--- LISTED ENTRIES ---
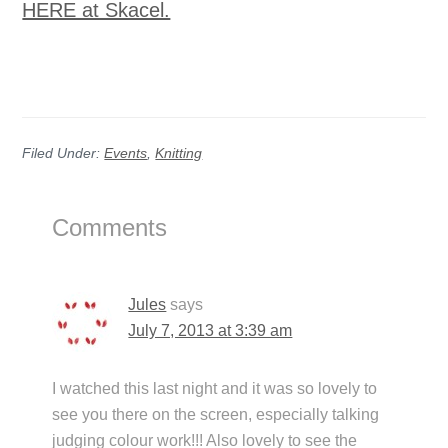
HERE at Skacel.
Filed Under:
Events
,
Knitting
Reader
Comments
Interactions
Jules
says
July 7, 2013 at 3:39 am
I watched this last night and it was so lovely to
see you there on the screen, especially talking
judging colour work!!! Also lovely to see the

--- YOUR OBJECTIVE ---
Lines in the material above that include the string "lovely" should be listed.

--- OUTPUT BELOW ---
I watched this last night and it was so lovely to
judging colour work!!! Also lovely to see the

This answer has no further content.